Phlyctenactis tuberculosa, commonly known as the wandering sea anemone or swimming anemone, is a species of sea anemone in the family Actiniidae. It is native to shallow seas around Australia and New Zealand. It was first described by the French zoologist Jean René Constant Quoy and the French naturalist Joseph Paul Gaimard. They were naval surgeons in the French Navy who amassed sizable collections of various organisms while traveling.

==Description==
This anemone is covered with bubble-like sacks, and comes in a variety of colours from brownish orange, mauve, light grey to brown in colour.
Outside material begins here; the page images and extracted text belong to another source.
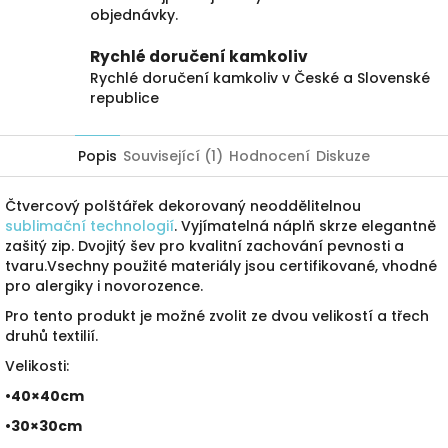
objednávky.
Rychlé doručení kamkoliv
Rychlé doručení kamkoliv v České a Slovenské
republice
Popis
Související (1)
Hodnocení
Diskuze
Čtvercový polštářek dekorovaný neoddělitelnou
sublimační technologií
. Vyjímatelná náplň skrze elegantně
zašitý zip. Dvojitý šev pro kvalitní zachování pevnosti a
tvaru.Vsechny použité materiály jsou certifikované, vhodné
pro alergiky i novorozence.
Pro tento produkt je možné zvolit ze dvou velikostí a třech
druhů textilií.
Velikosti:
•40×40cm
•30×30cm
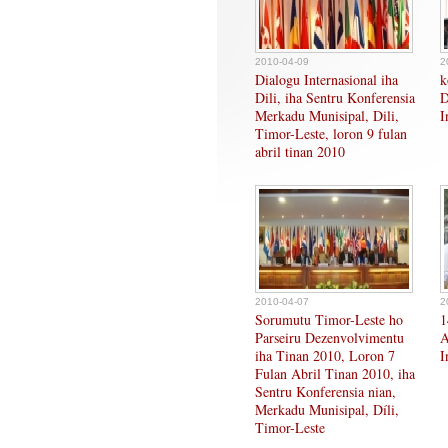
2010-04-09
2
Dialogu Internasional iha
k
Dili, iha Sentru Konferensia
D
Merkadu Munisipal, Dili,
I
Timor-Leste, loron 9 fulan
abril tinan 2010
2010-04-07
2
Sorumutu Timor-Leste ho
1
Parseiru Dezenvolvimentu
A
iha Tinan 2010, Loron 7
I
Fulan Abril Tinan 2010, iha
Sentru Konferensia nian,
Merkadu Munisipal, Díli,
Timor-Leste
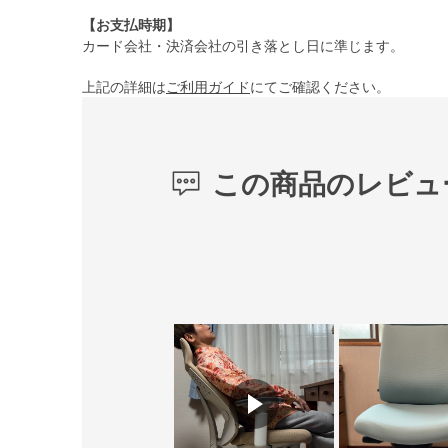
【お支払時期】
カード会社・決済会社の引き落とし日に準じます。
上記の詳細は
ご利用ガイド
にてご確認ください。
この商品のレビュ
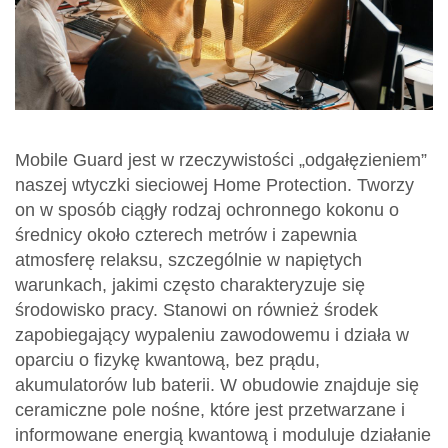
Mobile Guard jest w rzeczywistości „odgałęzieniem”
naszej wtyczki sieciowej Home Protection. Tworzy
on w sposób ciągły rodzaj ochronnego kokonu o
średnicy około czterech metrów i zapewnia
atmosferę relaksu, szczególnie w napiętych
warunkach, jakimi często charakteryzuje się
środowisko pracy. Stanowi on również środek
zapobiegający wypaleniu zawodowemu i działa w
oparciu o fizykę kwantową, bez prądu,
akumulatorów lub baterii. W obudowie znajduje się
ceramiczne pole nośne, które jest przetwarzane i
informowane energią kwantową i moduluje działanie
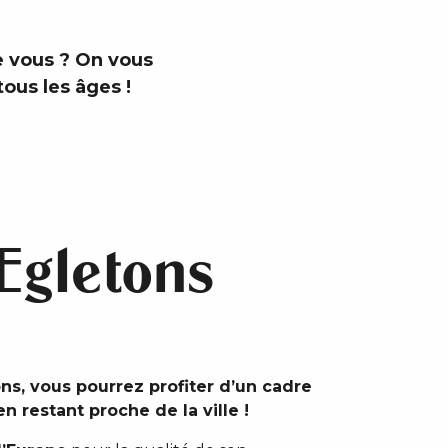
de vous ? On vous
tous les âges !
 Egletons
ns, vous pourrez profiter d’un cadre
n restant proche de la ville !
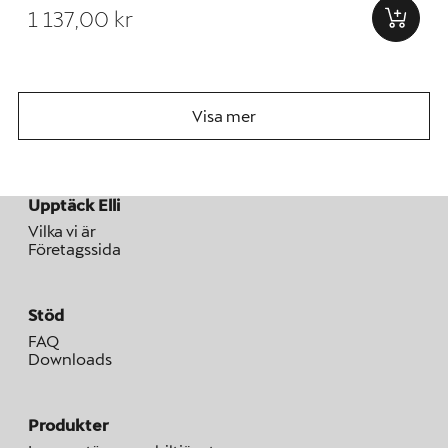
1 137,00 kr
Visa mer
Upptäck Elli
Vilka vi är
Företagssida
Stöd
FAQ
Downloads
Produkter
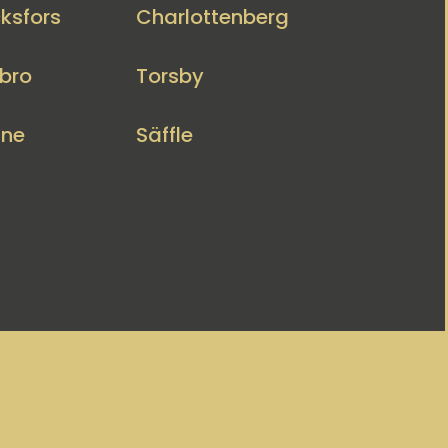
ksfors
Charlottenberg
bro
Torsby
nne
Säffle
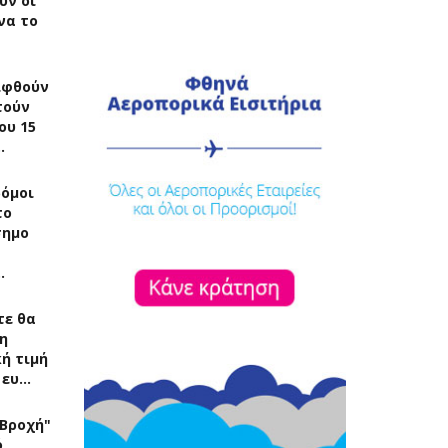
ύν οι
να το
ιφθούν
τούν
ου 15
…
δόμοι
το
σημο
…
τε θα
η
ή τιμή
 ευ…
"Βροχή"
ό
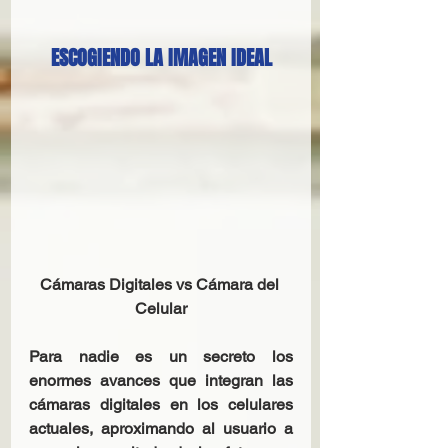
ESCOGIENDO LA IMAGEN IDEAL
Cámaras Digitales vs Cámara del 
Celular
Para nadie es un secreto los 
enormes avances que integran las 
cámaras digitales en los celulares 
actuales, aproximando al usuario a 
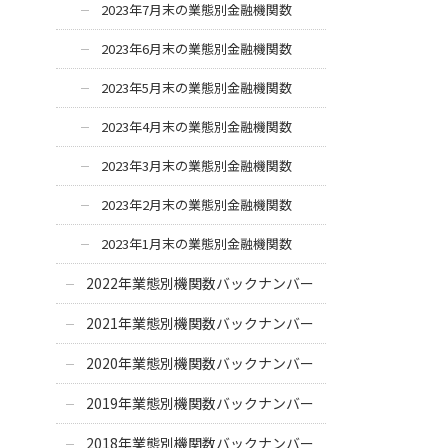
2023年7月末の業態別金融機関数
2023年6月末の業態別金融機関数
2023年5月末の業態別金融機関数
2023年4月末の業態別金融機関数
2023年3月末の業態別金融機関数
2023年2月末の業態別金融機関数
2023年1月末の業態別金融機関数
2022年業態別機関数バックナンバー
2021年業態別機関数バックナンバー
2020年業態別機関数バックナンバー
2019年業態別機関数バックナンバー
2018年業態別機関数バックナンバー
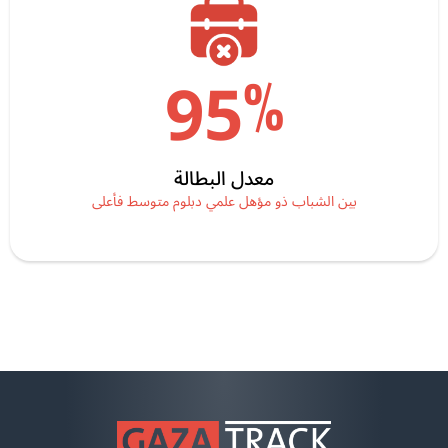
%
95
معدل البطالة
بين الشباب ذو مؤهل علمي دبلوم متوسط فأعلى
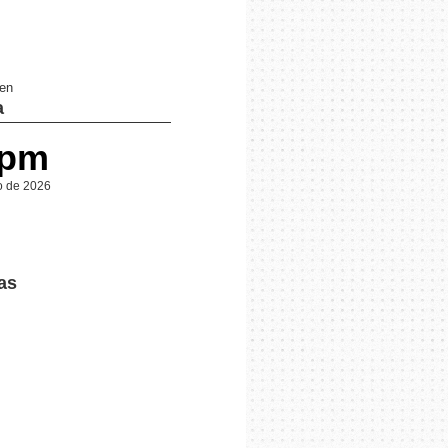
 en
a
 pm
o de 2026
as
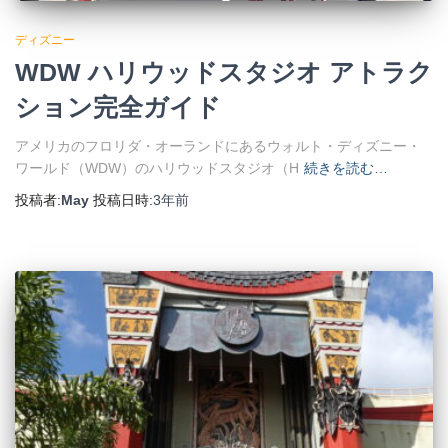
ディズニー
WDW ハリウッドスタジオ アトラク
ション完全ガイド
アメリカのフロリダ・オーランドにあるウォルト・ディズニー・
ワールド（WDW）のハリウッドスタジオ（H
続きを読む…
投稿者:
May
投稿日時:
3年
前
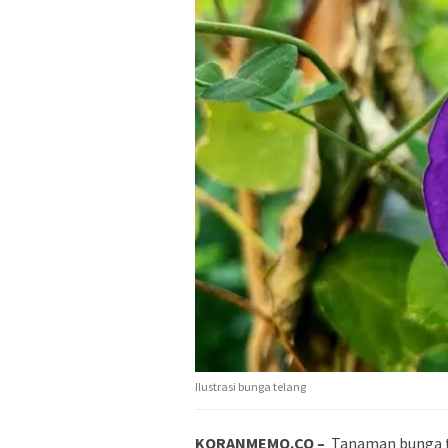
Ilustrasi bunga telang
KORANMEMO.CO –
Tanaman bunga te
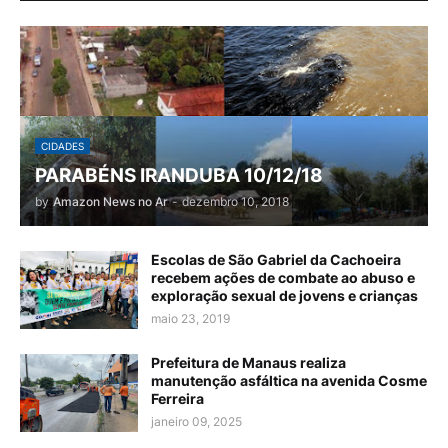
CIDADES
PARABÉNS IRANDUBA 10/12/18
by
Amazon News no Ar
-
dezembro 10, 2018
Escolas de São Gabriel da Cachoeira
recebem ações de combate ao abuso e
exploração sexual de jovens e crianças
maio 23, 2019
Prefeitura de Manaus realiza
manutenção asfáltica na avenida Cosme
Ferreira
janeiro 09, 2025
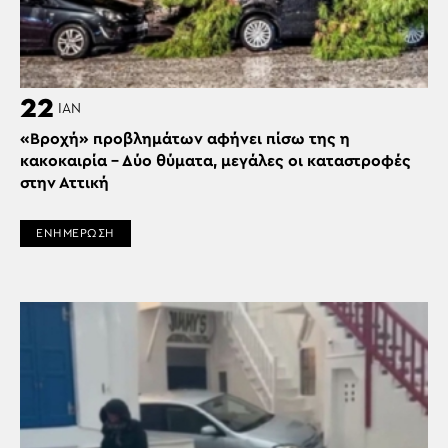
22
ΙΑΝ
«Βροχή» προβλημάτων αφήνει πίσω της η
κακοκαιρία – Δύο θύματα, μεγάλες οι καταστροφές
στην Αττική
ΕΝΗΜΕΡΩΣΗ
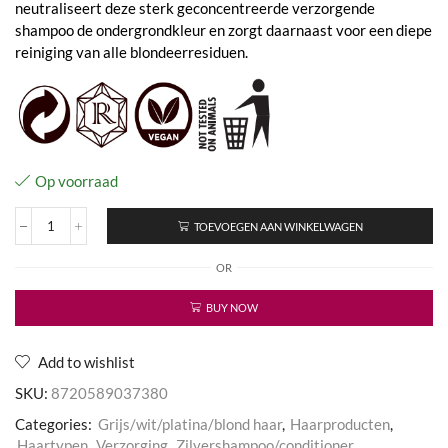
neutraliseert deze sterk geconcentreerde verzorgende
shampoo de ondergrondkleur en zorgt daarnaast voor een diepe
reiniging van alle blondeerresiduen.
Op voorraad
TOEVOEGEN AAN WINKELWAGEN
No
yellow
OR
Shampoo
aantal
BUY NOW
Add to wishlist
SKU:
8720589037380
Categories:
Grijs/wit/platina/blond haar
,
Haarproducten
,
Haartypen
,
Verzorging
,
Zilvershampoo/conditioner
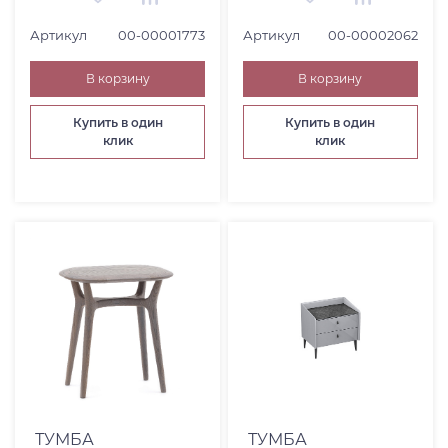
Артикул
00-00001773
Артикул
00-00002062
В корзину
В корзину
Купить в один
Купить в один
клик
клик
ТУМБА
ТУМБА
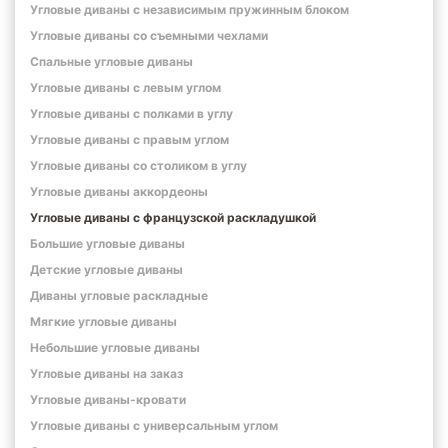
Угловые диваны с независимым пружинным блоком
Угловые диваны со съемными чехлами
Спальные угловые диваны
Угловые диваны с левым углом
Угловые диваны с полками в углу
Угловые диваны с правым углом
Угловые диваны со столиком в углу
Угловые диваны аккордеоны
Угловые диваны с французской раскладушкой
Большие угловые диваны
Детские угловые диваны
Диваны угловые раскладные
Мягкие угловые диваны
Небольшие угловые диваны
Угловые диваны на заказ
Угловые диваны-кровати
Угловые диваны с универсальным углом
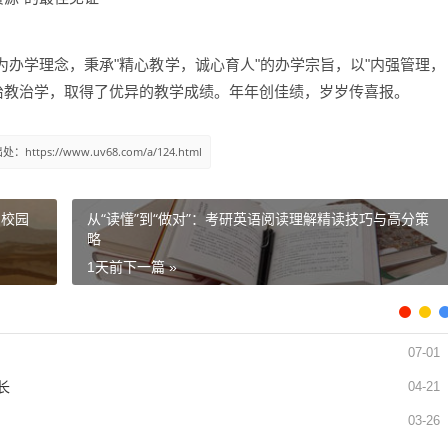
办学理念，秉承"精心教学，诚心育人"的办学宗旨，以"内强管理，
治教治学，取得了优异的教学成绩。年年创佳绩，岁岁传喜报。
ttps://www.uv68.com/a/124.html
的校园
从“读懂”到“做对”：考研英语阅读理解精读技巧与高分策
略
1天前
下一篇 »
07-01
长
04-21
03-26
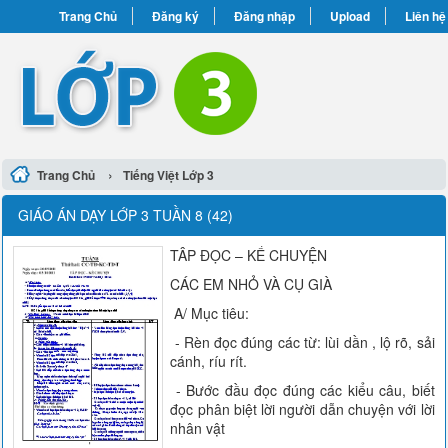
Trang Chủ
Đăng ký
Đăng nhập
Upload
Liên hệ
›
Trang Chủ
Tiếng Việt Lớp 3
GIÁO ÁN DẠY LỚP 3 TUẦN 8 (42)
TÂP ĐỌC – KỂ CHUYỆN
CÁC EM NHỎ VÀ CỤ GIÀ
A/ Mục tiêu:
- Rèn đọc đúng các từ: lùi dần , lộ rõ, sải
cánh, ríu rít.
- Bước đầu đọc đúng các kiểu câu, biết
đọc phân biệt lời người dẫn chuyện với lời
nhân vật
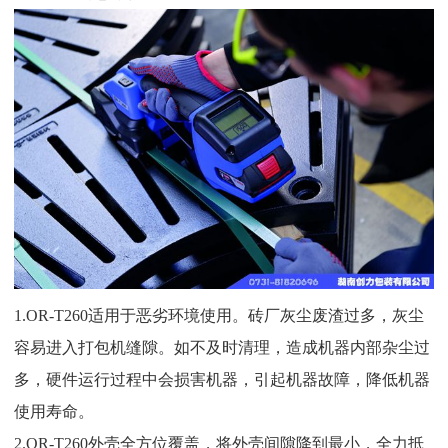
1.OR-T260适用于恶劣环境使用。砖厂灰尘废渣过多，灰尘
容易进入打包机缝隙。如不及时清理，造成机器内部杂尘过
多，硬件运行过程中会损害机器，引起机器故障，降低机器
使用寿命。
2.OR-T260外壳全方位覆盖，将外壳间隙降到最小，全力抵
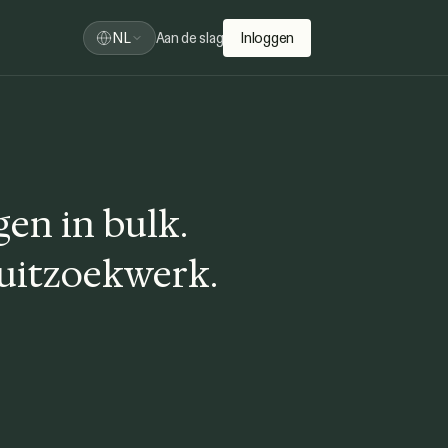
NL
Aan de slag
Inloggen
en in bulk.
 uitzoekwerk.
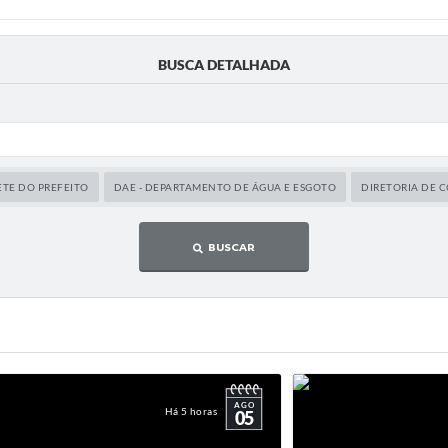
BUSCA DETALHADA
ETE DO PREFEITO
DAE - DEPARTAMENTO DE ÁGUA E ESGOTO
DIRETORIA DE
BUSCAR
AGO
Há 5 horas
05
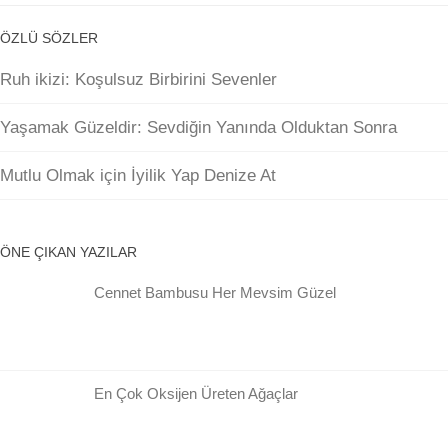
ÖZLÜ SÖZLER
Ruh ikizi: Koşulsuz Birbirini Sevenler
Yaşamak Güzeldir: Sevdiğin Yanında Olduktan Sonra
Mutlu Olmak için İyilik Yap Denize At
ÖNE ÇIKAN YAZILAR
Cennet Bambusu Her Mevsim Güzel
En Çok Oksijen Üreten Ağaçlar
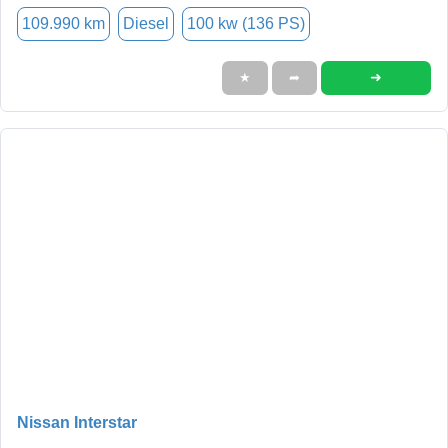
109.990 km
Diesel
100 kw (136 PS)
➜
★
➦
Nissan Interstar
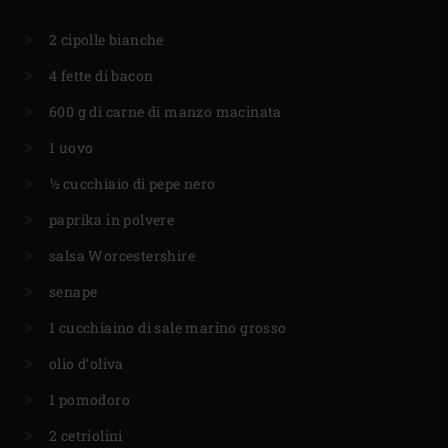
2 cipolle bianche
4 fette di bacon
600 g di carne di manzo macinata
1 uovo
½ cucchiaio di pepe nero
paprika in polvere
salsa Worcestershire
senape
1 cucchiaino di sale marino grosso
olio d’oliva
1 pomodoro
2 cetriolini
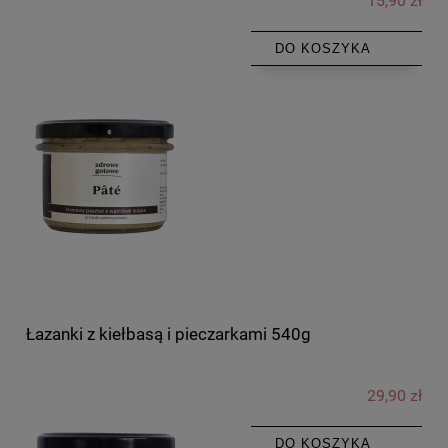
15,90 zł
DO KOSZYKA
Łazanki z kiełbasą i pieczarkami 540g
29,90 zł
DO KOSZYKA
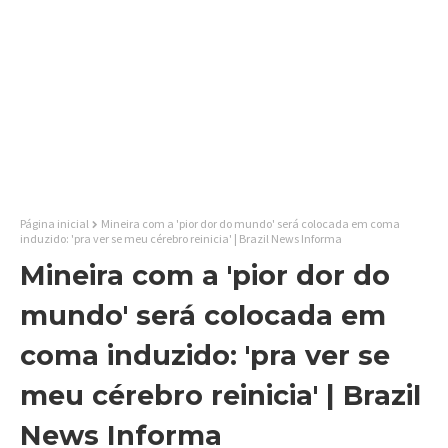
Página inicial
Mineira com a 'pior dor do mundo' será colocada em coma
induzido: 'pra ver se meu cérebro reinicia' | Brazil News Informa
Mineira com a 'pior dor do
mundo' será colocada em
coma induzido: 'pra ver se
meu cérebro reinicia' | Brazil
News Informa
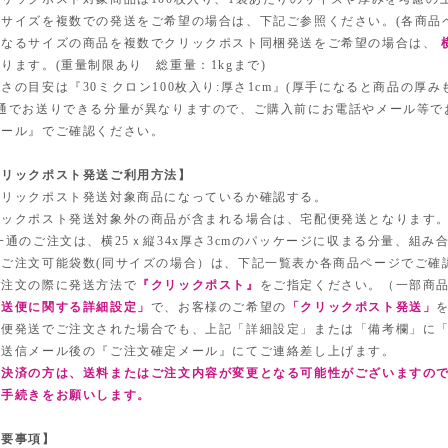
同サイズを複数での発送をご希望の場合は、下記ご参照ください。(各商品
異なるサイズの商品を複数でクリックポスト同梱発送をご希望の場合は、
ります。(重量制限あり 総重量：1kgまで)
の目安は『30ミクロン100枚入り:厚さ1cm』(厚手になると商品の厚み
1通でお送りできる分量が異なりますので、ご購入前にお電話やメール等で
メール』でご確認ください。
クリックポスト発送ご利用方法】
クリックポスト発送対象商品になっているか確認する。
リックポスト発送対象外の商品が含まれる場合は、宅配便発送となります
一通のご注文は、横25ｘ縦34x厚さ3cmのパッケージに収まる分量、組み
時ご注文可能袋数(同サイズの場合）は、下記一覧表か各商品ページでご確
ご注文の際に発送方法で
『クリックポスト』
をご指定ください。（一部商
発送便に関する詳細設定」
で、お客様のご希望の
「クリックポスト発送」
配便発送でご注文された場合でも、上記「詳細設定」または「備考欄」に
動送信メール後の『ご注文確定メール』にてご連絡差し上げます。
込決済の方は、送料またはご注文内容が変更となる可能性がございますの
み手続きをお願いします。
重要事項】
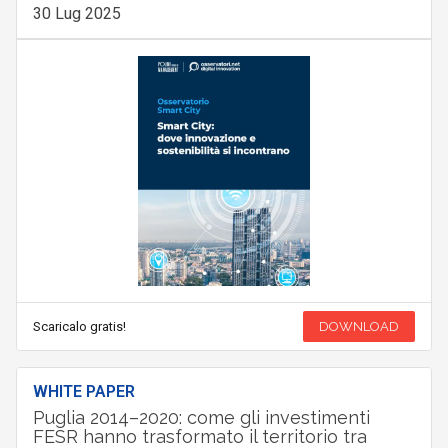
30 Lug 2025
Scaricalo gratis!
DOWNLOAD
WHITE PAPER
Puglia 2014–2020: come gli investimenti
FESR hanno trasformato il territorio tra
The tentacles are lighter, and may be pale yellow, grey, brown or orange-yellow in colour. It grows to a maximum size of 15 cm in diameter with a column that can reach 25 cm long. During the day, it remains bundled together, appearing like a ball of baked beans.

==Habitat and behaviour==
This is a nocturnal species, living in moderately exposed areas and among sheltered reefs at depths to 35 metres. It attaches to rock, seagrasses and kelp, but is able to detach its pedal disc, and is commonly found drifting on the sea floor. It moves about on the seabed by creeping with its basal disc, and at night climbs sea grasses or algae to find a better location to intercept prey floating past.

==Distribution==
This species occurs in Western Australia, Victoria, South Australia,New South Wales, Tasmania, and New Zealand.

==Venom==
The wandering sea anemone is venomous and touching the tentacles can cause a painful sting. Swimmers are advised to avoid touching the anemone and to wear protective clothing.